EXERCISE OBJECTIVE:
When the string "fand" appears in a line of the records, show the whole line.

*** Begin section ***

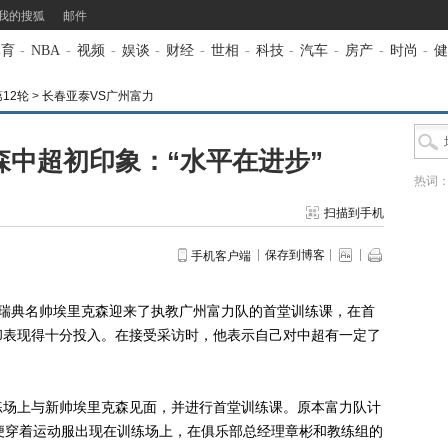
我的搜狐
邮件
体育
-
NBA
-
视频
-
娱谈
-
财经
-
世相
-
科技
-
汽车
-
房产
-
时尚
-
健
第12轮
>
长春亚泰VS广州富力
森中超初印象：“水平在进步”
热词
扫描到手机
保存到博客
手机客户端
瑞典名帅埃里克森迎来了执教广州富力队的首堂训练课，在首
却表现得十分投入。在接受采访时，他表示自己对中超有一定了
场上与新帅埃里克森见面，并进行首堂训练课。原本富力队计
便穿着运动服出现在训练场上，在俱乐部总经理章彬和教练组的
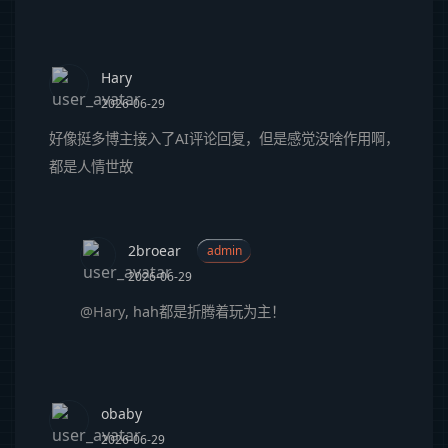
Hary
2026-06-29
好像挺多博主接入了AI评论回复，但是感觉没啥作用啊，
都是人情世故
2broear
admin
2026-06-29
@Hary
, hah都是折腾着玩为主！
obaby
2026-06-29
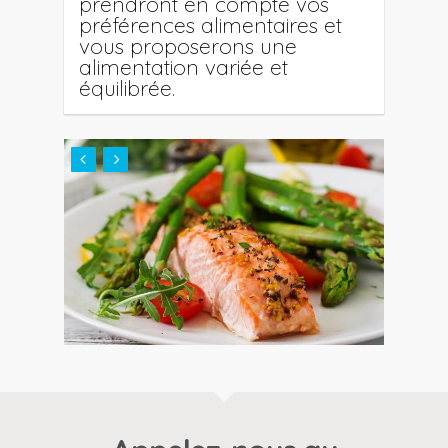
prendront en compte vos
préférences alimentaires et
vous proposerons une
alimentation variée et
équilibrée.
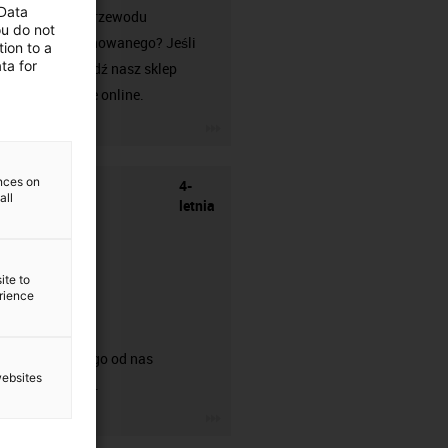
 Data
Szukasz przewodu
ou do not
konfekcjonowanego? Jeśli
ion to a
ta for
tak, odwiedź nasz sklep
readycable online.
igus-icon-3arrow
ences on
4-
all
letnia
ite to
erience
gwarancja
Możesz tego od nas
websites
oczekiwać.
igus-icon-3arrow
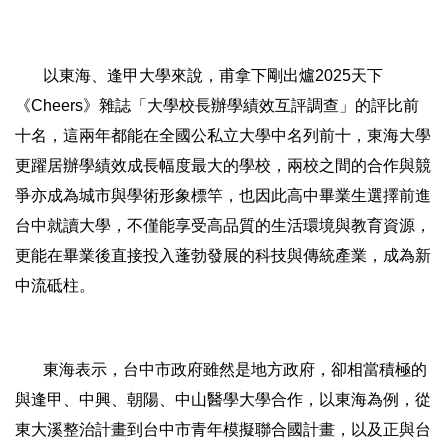
以東海、逢甲大學來說，甫拿下剛出爐2025天下
《Cheers》雜誌「大學校長辦學績效互評調查」的評比前
十名，這兩年都能在全國公私立大學中名列前十，東海大學
更躍居辦學績效成長幅度最大的學校，兩校之間的合作與競
爭亦成為城市與學術形象標竿，也因此高中畢業生選擇前進
台中就讀大學，不僅能享受高品質的生活環境與教育資源，
更能在畢業後直接投入蓬勃發展的科技與傳統產業，成為新
中流砥柱。
東海表示，台中市政府雖然是地方政府，卻相當積極的
與逢甲、中興、朝陽、中山醫學大學合作，以東海為例，從
東大溪整治計畫到台中市青年模擬聯合國計畫，以及正與台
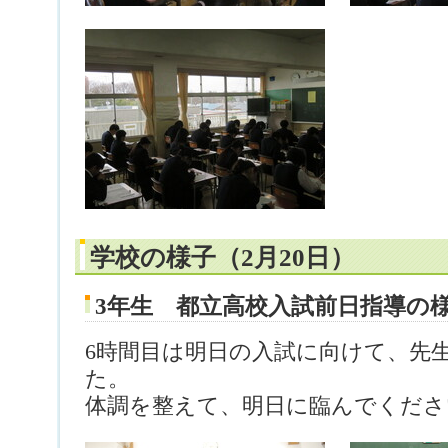
学校の様子（2月20日）
3年生 都立高校入試前日指導の
6時間目は明日の入試に向けて、先
た。
体調を整えて、明日に臨んでくださ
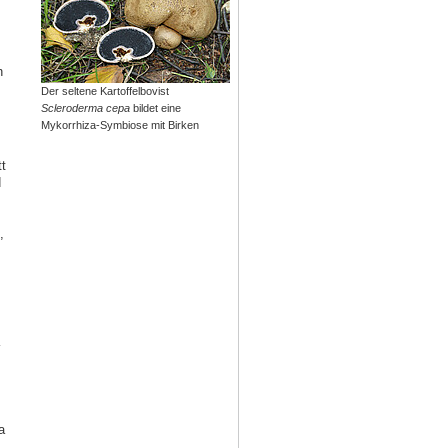
n
Der seltene Kartoffelbovist
Scleroderma cepa
bildet eine
Mykorrhiza-Symbiose mit Birken
t
d
,
a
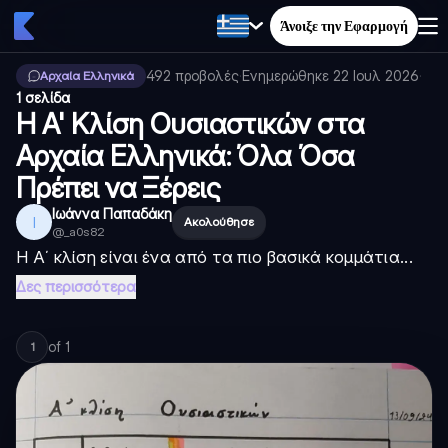
Άνοιξε την Εφαρμογή
492
προβολές
·
Ενημερώθηκε
22 Ιουλ 2026
·
Αρχαία Ελληνικά
1 σελίδα
Η Α' Κλίση Ουσιαστικών στα
Αρχαία Ελληνικά: Όλα Όσα
Πρέπει να Ξέρεις
Ιωάννα Παπαδάκη
Ι
Ακολούθησε
@
_a0s82
Η Α΄ κλίση είναι ένα από τα πιο βασικά κομμάτια...
Δες περισσότερα
of
1
1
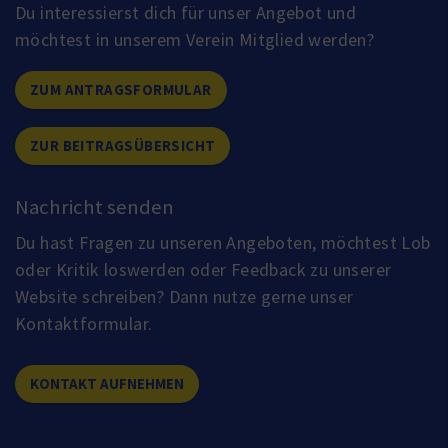
Du interessierst dich für unser Angebot und
möchtest in unserem Verein Mitglied werden?
ZUM ANTRAGSFORMULAR
ZUR BEITRAGSÜBERSICHT
Nachricht senden
Du hast Fragen zu unseren Angeboten, möchtest Lob
oder Kritik loswerden oder Feedback zu unserer
Website schreiben? Dann nutze gerne unser
Kontaktformular.
KONTAKT AUFNEHMEN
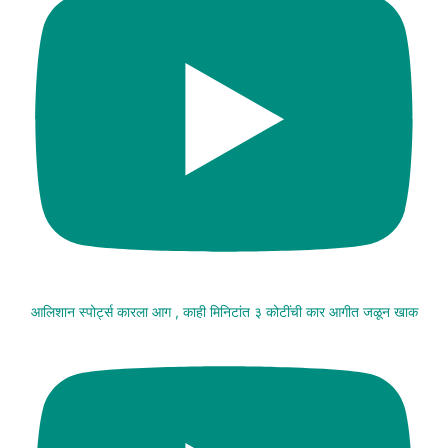
आलिशान स्पोर्ट्स कारला आग , काही मिनिटांत ३ कोटींची कार आगीत जळून खाक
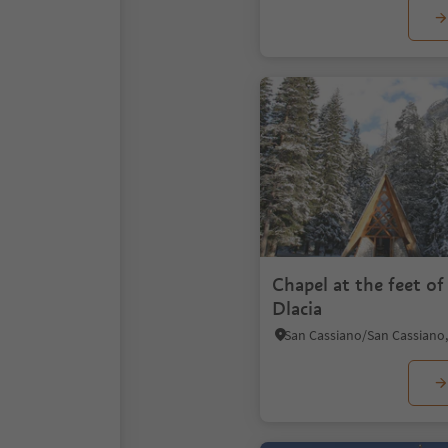
Chapel at the feet of
Dlacia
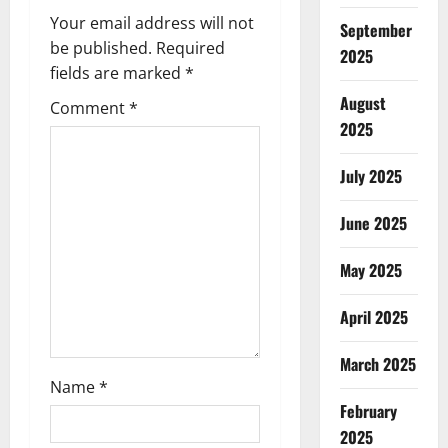
Your email address will not
September
i
be published.
Required
2025
g
fields are marked
*
August
Comment
*
a
2025
t
July 2025
i
June 2025
o
May 2025
n
April 2025
March 2025
Name
*
February
2025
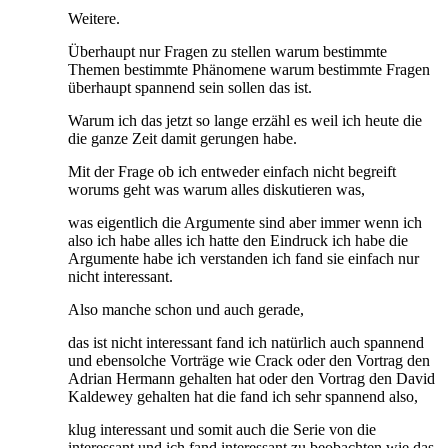
Weitere.
Überhaupt nur Fragen zu stellen warum bestimmte
Themen bestimmte Phänomene warum bestimmte Fragen
überhaupt spannend sein sollen das ist.
Warum ich das jetzt so lange erzähl es weil ich heute die
die ganze Zeit damit gerungen habe.
Mit der Frage ob ich entweder einfach nicht begreift
worums geht was warum alles diskutieren was,
was eigentlich die Argumente sind aber immer wenn ich
also ich habe alles ich hatte den Eindruck ich habe die
Argumente habe ich verstanden ich fand sie einfach nur
nicht interessant.
Also manche schon und auch gerade,
das ist nicht interessant fand ich natürlich auch spannend
und ebensolche Vorträge wie Crack oder den Vortrag den
Adrian Hermann gehalten hat oder den Vortrag den David
Kaldewey gehalten hat die fand ich sehr spannend also,
klug interessant und somit auch die Serie von die
interessant und ich fand interessant zu beobachten wie das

*** End section ***

EXERCISE RESULT:
Argumente habe ich verstanden ich fand sie einfach nur
das ist nicht interessant fand ich natürlich auch spannend
Kaldewey gehalten hat die fand ich sehr spannend also,
interessant und ich fand interessant zu beobachten wie das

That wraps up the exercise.